It should be noted that host rocks around faults also contain an agglomeration of deformations that may not be related to the presently tested fault zone (e.g. sparse natural fractures of various origin, intrusive dykes, stratigraphic or lithologic contacts and associated fracturing, old ductile deformation that is now part of the host rock for the brittle fault, etc.). The host rocks that are considered here are with respect to the now (in most cases exhumed) brittle fault zones. This review does not cover ductile shear zone permeability or their protoliths at the time of shear zone activity.

The structural geology was reviewed for each site and the available fault size parameters were summarized: fault displacement and throw, length, width of fault core and damage zone, and whole fault zone width.

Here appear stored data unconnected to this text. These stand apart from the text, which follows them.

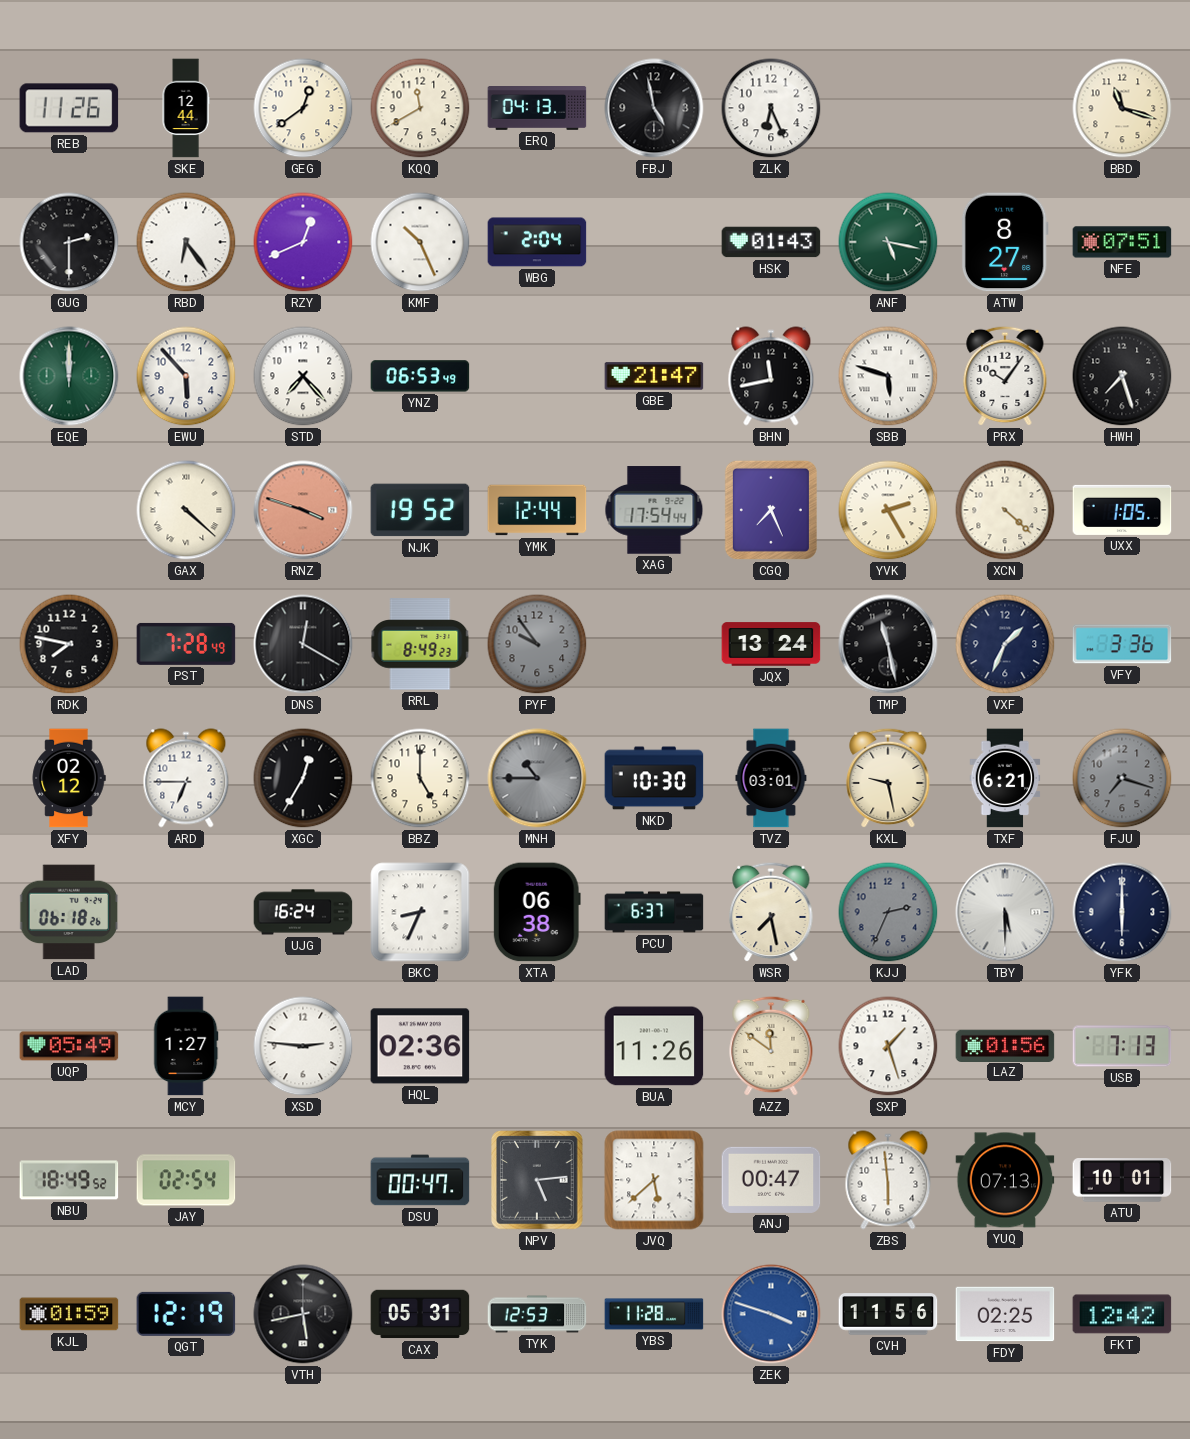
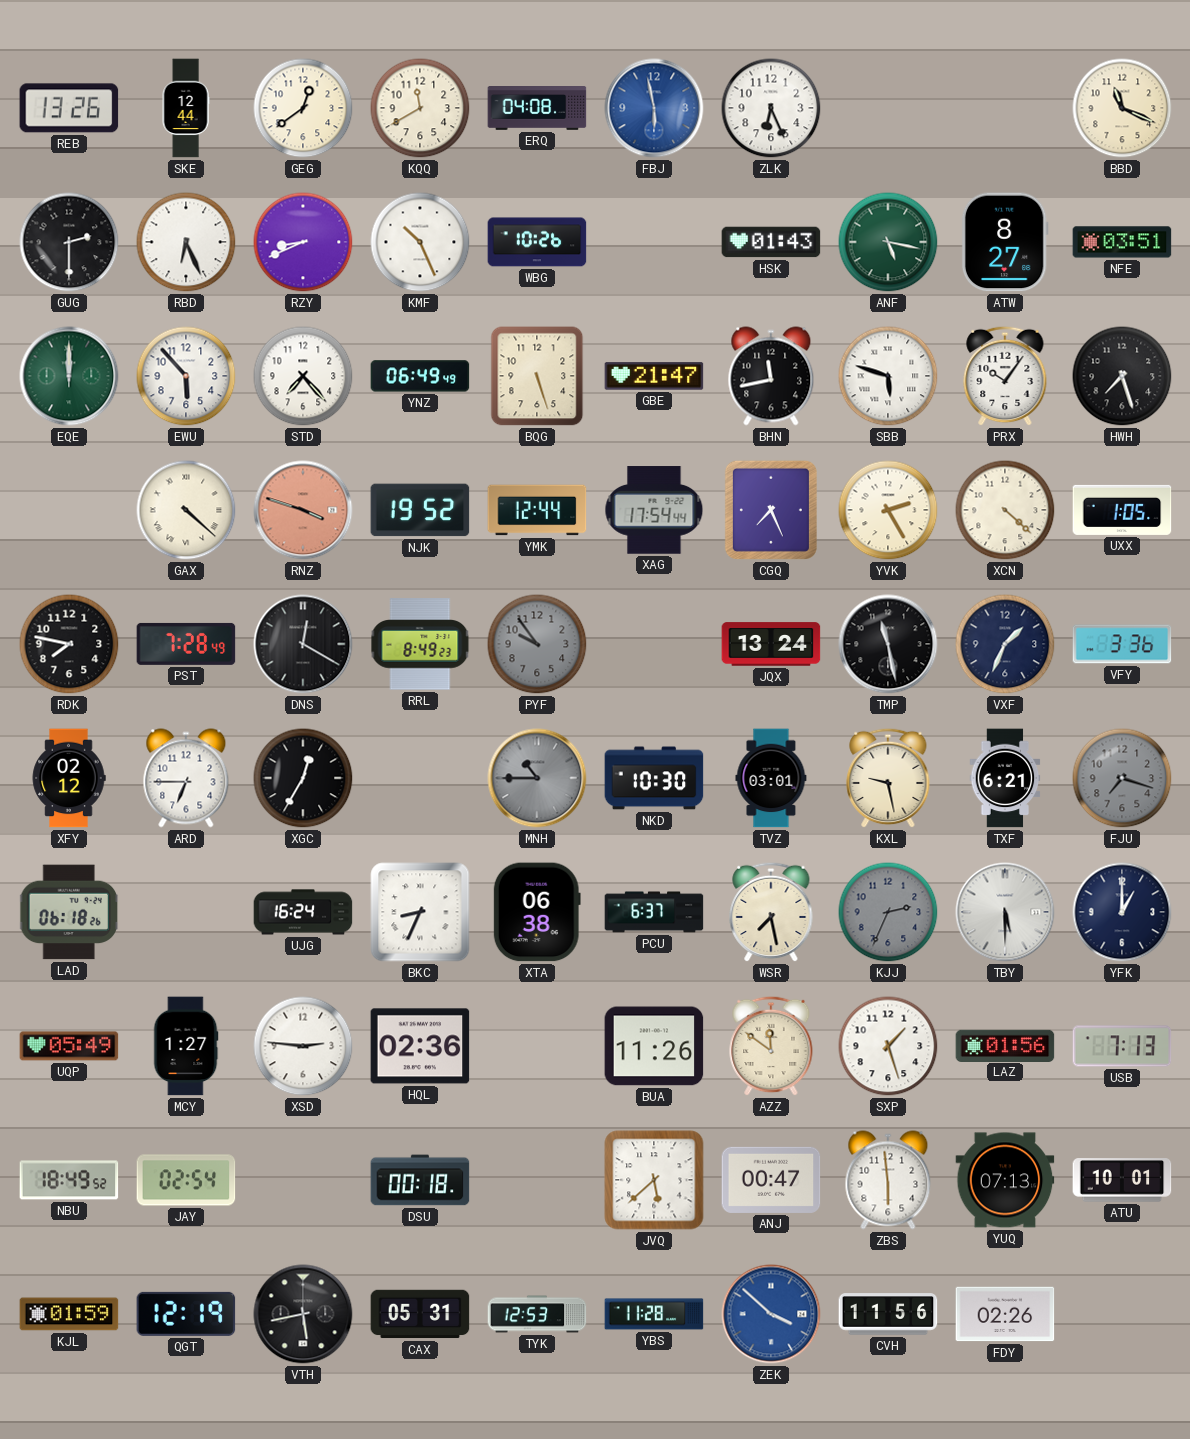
REB: 11:26 -> 13:26
ERQ: 04:13 -> 04:08
FBJ: 4:58 -> 5:58
FBJ dial: black -> blue
BBD: 11:18 -> 11:19
RBD: 6:24 -> 6:26
RZY: 12:41 -> 8:41
WBG: 2:04 -> 10:26
NFE: 07:51 -> 03:51
YNZ: 06:53 -> 06:49
BQG: none -> 5:27
BBZ: 5:00 -> none
YFK: 6:00 -> 1:00
DSU: 00:47 -> 00:18
NPV: 5:14 -> none
ZEK: 3:48 -> 3:52
FDY: 02:25 -> 02:26
FKT: 12:42 -> none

The total displacement was rarely reported, and it was found at about 25% of the sites. The total displacement for a fault zone is often accumulated among many fault segments within fault zones. Fault throw, or dip-slip displacement, was entered separately. Fault length was either for the whole fault zone or for fault segment in the fault zone (if tested specifically). The fault length, where not reported in publications, was estimated in this review from the geologic maps and figures in some cases. The best mapped widths of fault zone components were the fault cores. Fault core width varied greatly from cm to multi-meter scale at many study sites, and many of the fault zones had multiple fault cores (multiple fault strands). The closest fault core to the one tested for permeability was reported here. In most cases, there was no specific fault core tested, and thus the widest reported fault core width was entered to this database. The width of fault damage zone is difficult to define at the majority of study sites. Fault zone widths are only certainly known across exposed fault outcrops or along tunnel section. The width value can be viewed as a sample from a width population along the fault.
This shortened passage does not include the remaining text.